There is a growing concern throughout Nigeria regarding a potential surge in the price of petrol, commonly known as PMS. This fuel is a primary source for transportation and various business activities powered by generators across the country,Daily Trust report.
The increase in petrol costs, following the removal of subsidies by President Bola Ahmed Tinubu in his inaugural speech on May 29, 2023, has exacerbated the living cost crisis in Nigeria.
The average per-liter pump price in Lagos stands at N610, while it reaches N660 in Abuja and neighboring states in the North Central geopolitical zone. In North West states like Kano, Sokoto, Zamfara, and Jigawa, petrol is being sold for up to N700 per liter.
Importers have halted their operations, with independent marketers who began importing fuel about four months ago citing unprofitability at the current landing cost. This situation has sparked fears of a potential price increase. The anticipated hike is largely driven by the escalating cost of crude oil in the international market, the devaluation of the naira against the dollar, and the high distribution costs within Nigeria.
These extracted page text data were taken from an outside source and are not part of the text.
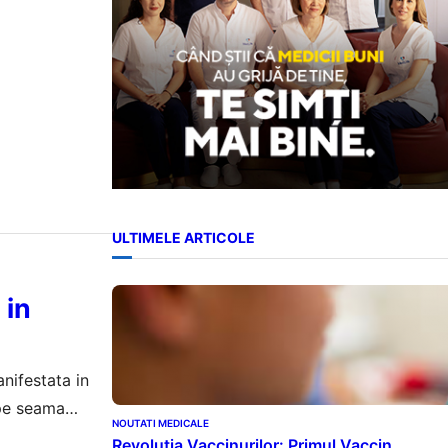
ULTIMELE ARTICOLE
 in
nifestata in
 pe seama
NOUTATI MEDICALE
 mai complexe,
Revoluția Vaccinurilor: Primul Vaccin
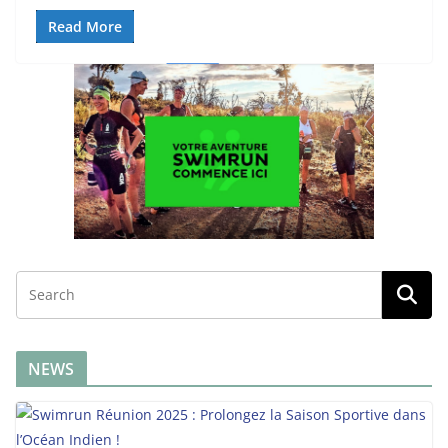
Read More
NEWS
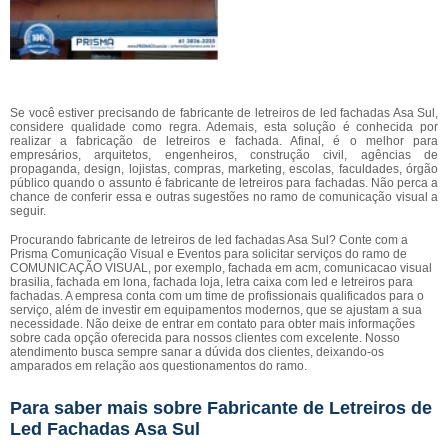
Se você estiver precisando de fabricante de letreiros de led fachadas Asa Sul,
considere qualidade como regra. Ademais, esta solução é conhecida por
realizar a fabricação de letreiros e fachada. Afinal, é o melhor para
empresários, arquitetos, engenheiros, construção civil, agências de
propaganda, design, lojistas, compras, marketing, escolas, faculdades, órgão
público quando o assunto é fabricante de letreiros para fachadas. Não perca a
chance de conferir essa e outras sugestões no ramo de comunicação visual a
seguir.
Procurando fabricante de letreiros de led fachadas Asa Sul? Conte com a
Prisma Comunicação Visual e Eventos para solicitar serviços do ramo de
COMUNICAÇÃO VISUAL, por exemplo, fachada em acm, comunicacao visual
brasilia, fachada em lona, fachada loja, letra caixa com led e letreiros para
fachadas. A empresa conta com um time de profissionais qualificados para o
serviço, além de investir em equipamentos modernos, que se ajustam a sua
necessidade. Não deixe de entrar em contato para obter mais informações
sobre cada opção oferecida para nossos clientes com excelente. Nosso
atendimento busca sempre sanar a dúvida dos clientes, deixando-os
amparados em relação aos questionamentos do ramo.
Para saber mais sobre Fabricante de Letreiros de
Led Fachadas Asa Sul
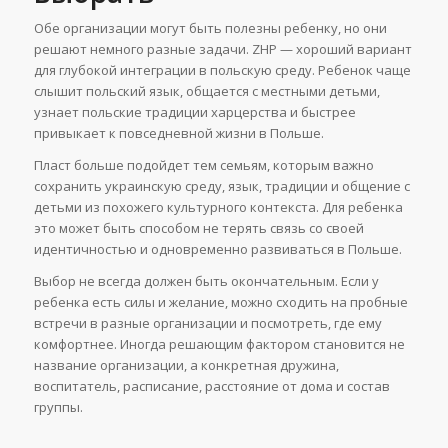
Обе организации могут быть полезны ребенку, но они
решают немного разные задачи. ZHP — хороший вариант
для глубокой интеграции в польскую среду. Ребенок чаще
слышит польский язык, общается с местными детьми,
узнает польские традиции харцерства и быстрее
привыкает к повседневной жизни в Польше.
Пласт больше подойдет тем семьям, которым важно
сохранить украинскую среду, язык, традиции и общение с
детьми из похожего культурного контекста. Для ребенка
это может быть способом не терять связь со своей
идентичностью и одновременно развиваться в Польше.
Выбор не всегда должен быть окончательным. Если у
ребенка есть силы и желание, можно сходить на пробные
встречи в разные организации и посмотреть, где ему
комфортнее. Иногда решающим фактором становится не
название организации, а конкретная дружина,
воспитатель, расписание, расстояние от дома и состав
группы.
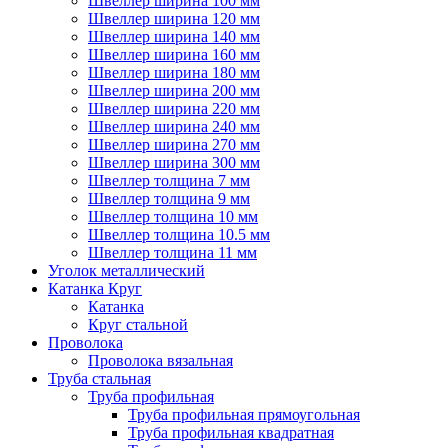
Швеллер ширина 100 мм
Швеллер ширина 120 мм
Швеллер ширина 140 мм
Швеллер ширина 160 мм
Швеллер ширина 180 мм
Швеллер ширина 200 мм
Швеллер ширина 220 мм
Швеллер ширина 240 мм
Швеллер ширина 270 мм
Швеллер ширина 300 мм
Швеллер толщина 7 мм
Швеллер толщина 9 мм
Швеллер толщина 10 мм
Швеллер толщина 10.5 мм
Швеллер толщина 11 мм
Уголок металлический
Катанка Круг
Катанка
Круг стальной
Проволока
Проволока вязальная
Труба стальная
Труба профильная
Труба профильная прямоугольная
Труба профильная квадратная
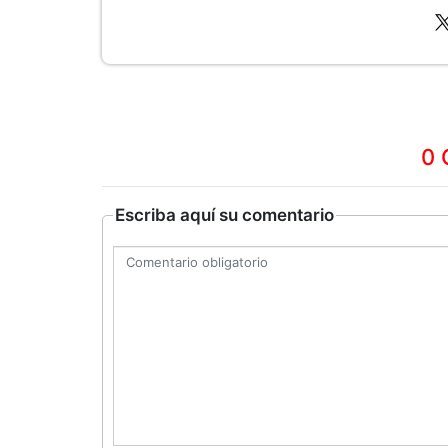
0 
Escriba aquí su comentario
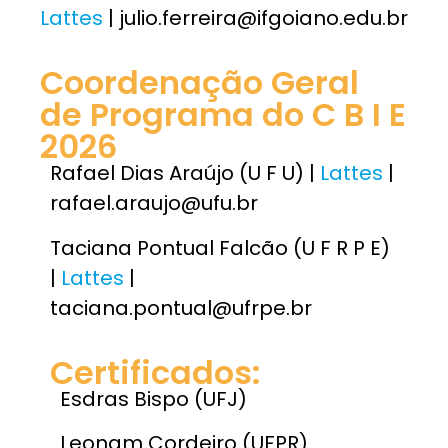
Lattes
| julio.ferreira@ifgoiano.edu.br
Coordenação Geral
de Programa do C B I E
2026
Rafael Dias Araújo (U F U) |
Lattes
|
rafael.araujo@ufu.br
Taciana Pontual Falcão (U F R P E)
|
Lattes
|
taciana.pontual@ufrpe.br
Certificados:
Esdras Bispo (UFJ)
Leonam Cordeiro (UFPR)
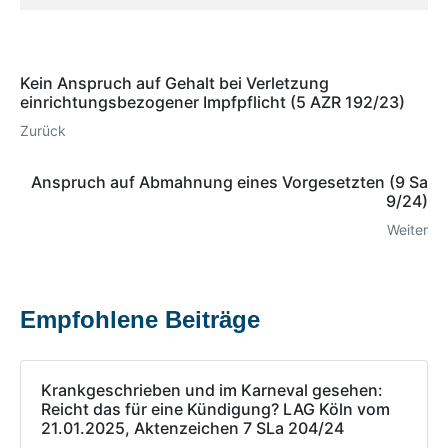
Kein Anspruch auf Gehalt bei Verletzung
einrichtungsbezogener Impfpflicht (5 AZR 192/23)
Zurück
Anspruch auf Abmahnung eines Vorgesetzten (9 Sa
9/24)
Weiter
Empfohlene Beiträge
Krankgeschrieben und im Karneval gesehen:
Reicht das für eine Kündigung? LAG Köln vom
21.01.2025, Aktenzeichen 7 SLa 204/24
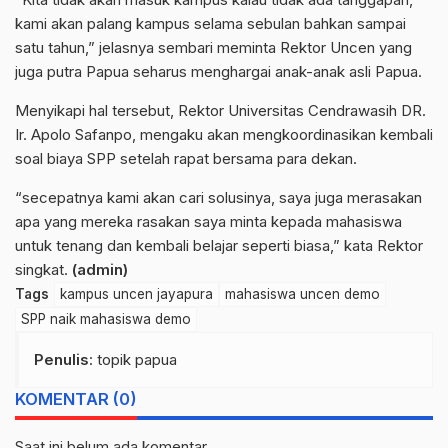
kami akan palang kampus selama sebulan bahkan sampai
satu tahun,” jelasnya sembari meminta Rektor Uncen yang
juga putra Papua seharus menghargai anak-anak asli Papua.
Menyikapi hal tersebut, Rektor Universitas Cendrawasih DR.
Ir. Apolo Safanpo, mengaku akan mengkoordinasikan kembali
soal biaya SPP setelah rapat bersama para dekan.
“secepatnya kami akan cari solusinya, saya juga merasakan
apa yang mereka rasakan saya minta kepada mahasiswa
untuk tenang dan kembali belajar seperti biasa,” kata Rektor
singkat.
(admin)
Tags
kampus uncen jayapura
mahasiswa uncen demo
SPP naik mahasiswa demo
Penulis
: topik papua
KOMENTAR (0)
Saat ini belum ada komentar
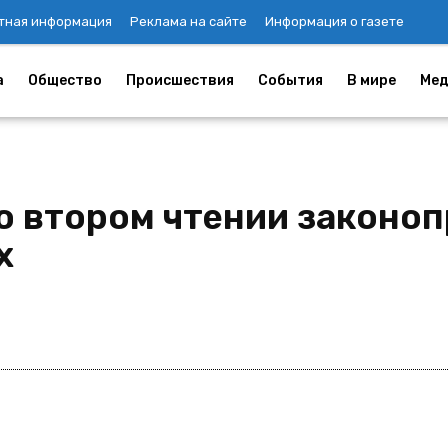
тная информация
Реклама на сайте
Информация о газете
а
Общество
Происшествия
События
В мире
Мед
о втором чтении законоп
х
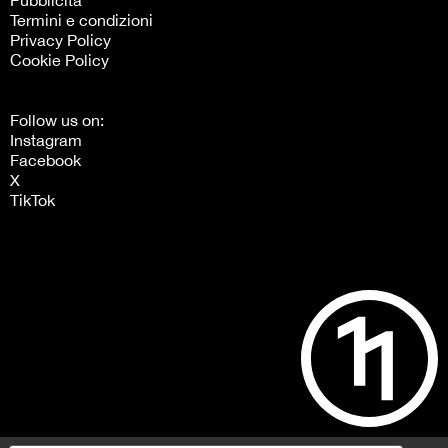
Pubblicità
Termini e condizioni
Privacy Policy
Cookie Policy
Follow us on:
Instagram
Facebook
X
TikTok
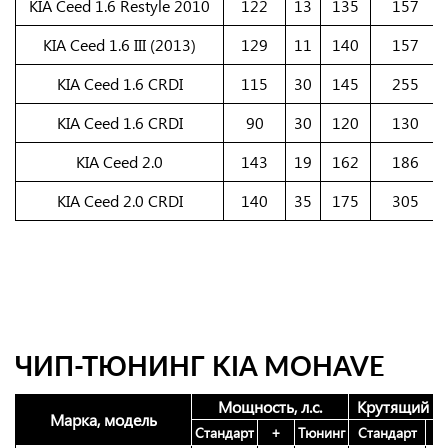
KIA Ceed 1.6 Restyle 2010
122
13
135
157
KIA Ceed 1.6 III (2013)
129
11
140
157
KIA Ceed 1.6 CRDI
115
30
145
255
KIA Ceed 1.6 CRDI
90
30
120
130
KIA Ceed 2.0
143
19
162
186
KIA Ceed 2.0 CRDI
140
35
175
305
ЧИП-ТЮНИНГ KIA MOHAVE
Мощность, л.с.
Крутящий м
Марка, модель
Стандарт
+
Тюнинг
Стандарт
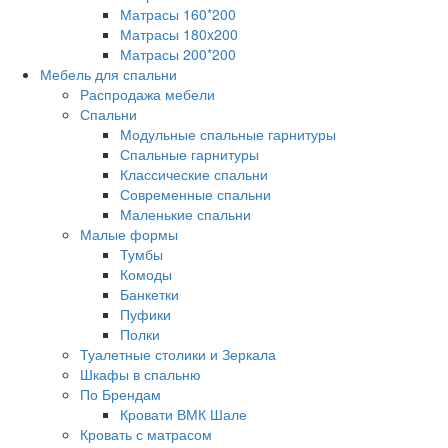
Матрасы 160*200
Матрасы 180x200
Матрасы 200*200
Мебель для спальни
Распродажа мебели
Спальни
Модульные спальные гарнитуры
Спальные гарнитуры
Классические спальни
Современные спальни
Маленькие спальни
Малые формы
Тумбы
Комоды
Банкетки
Пуфики
Полки
Туалетные столики и Зеркала
Шкафы в спальню
По Брендам
Кровати ВМК Шале
Кровать с матрасом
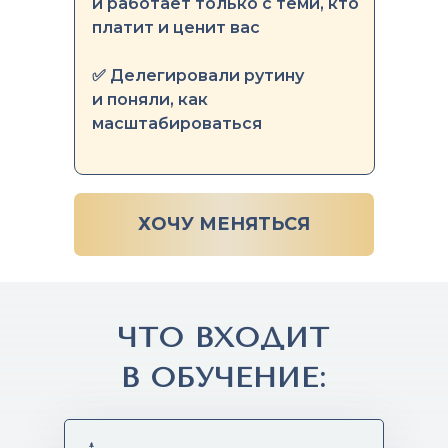
и работает только с теми, кто
платит и ценит вас
✅ Делегировали рутину
и поняли, как
масштабироваться
ХОЧУ МЕНЯТЬСЯ
ЧТО ВХОДИТ
В ОБУЧЕНИЕ:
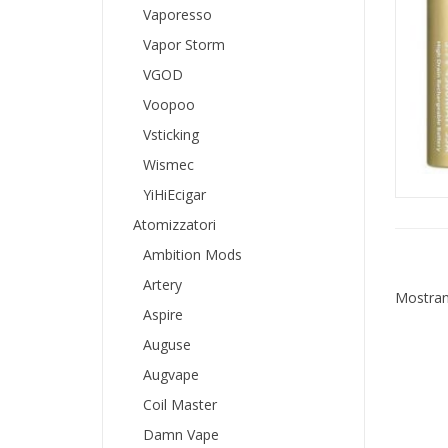
Vaporesso
Vapor Storm
VGOD
Voopoo
Vsticking
Wismec
YiHiEcigar
Atomizzatori
Ambition Mods
Artery
Mostrand
Aspire
Auguse
Augvape
Coil Master
Damn Vape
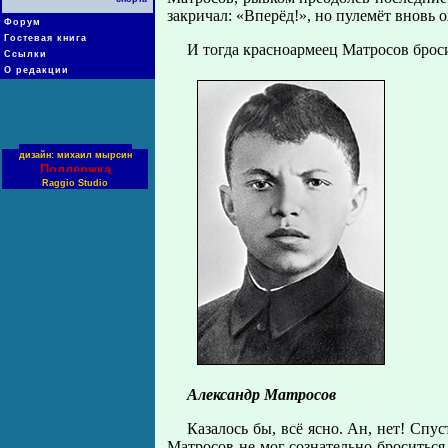
закричал: «Вперёд!», но пулемёт вновь 
Форум
Гостевая книга
И тогда красноармеец Матросов броси
Ссылки
О редакции
дизайн: михаил мырсин
Поддержка
Raggio Studio
Александр Матросов
Казалось бы, всё ясно. Ан, нет! Сп
Матросов не мог сознательно броситься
The Public Relations Officer of the Independent Petroleum Marketers Association of Nigeria (IPMAN), Mr. Ukadike Chinedu, stated, “So, if you consider the cost of diesel, the dollar, and other international factors, the price of petrol in Nigeria should be around N1,200/liter, but the government is subsidizing it, which, to an extent, is understandable.”
Contrary to these concerns, the Nigerian National Petroleum Company (NNPC) Limited, which was the sole importer of products, has stated that there is no imminent increase in petrol prices. The NNPC urges Nigerians to avoid panic buying, emphasizing the “ample availability of PMS across the country.”
As of the latest update, there are no indications that the NNPC’s assurances have alleviated apprehensions about a potential price hike. Reports suggest a clash between the NNPCL and IPMAN over the removal of the petrol subsidy.
Daily Trust, in an exclusive report published on September 21, 2023, revealed the return of the subsidy regime despite President Tinubu’s earlier statement that “subsidy is gone.” While there were initial denials within government circles, stakeholders like the Petroleum and Natural Gas Senior Staff Association of Nigeria (PENGASSAN) confirmed the return of the subsidy.
PENGASSAN’s National President, Festus Osifo, asserted on October 6 that the Nigerian government had reinstated the subsidy on petrol, notwithstanding the official policy of ending the subsidy regime. In response, the NNPCL maintained that there is no subsidy and that they recover their full costs from the products they import. The situation remains unresolved, with ongoing uncertainties surrounding the petrol price.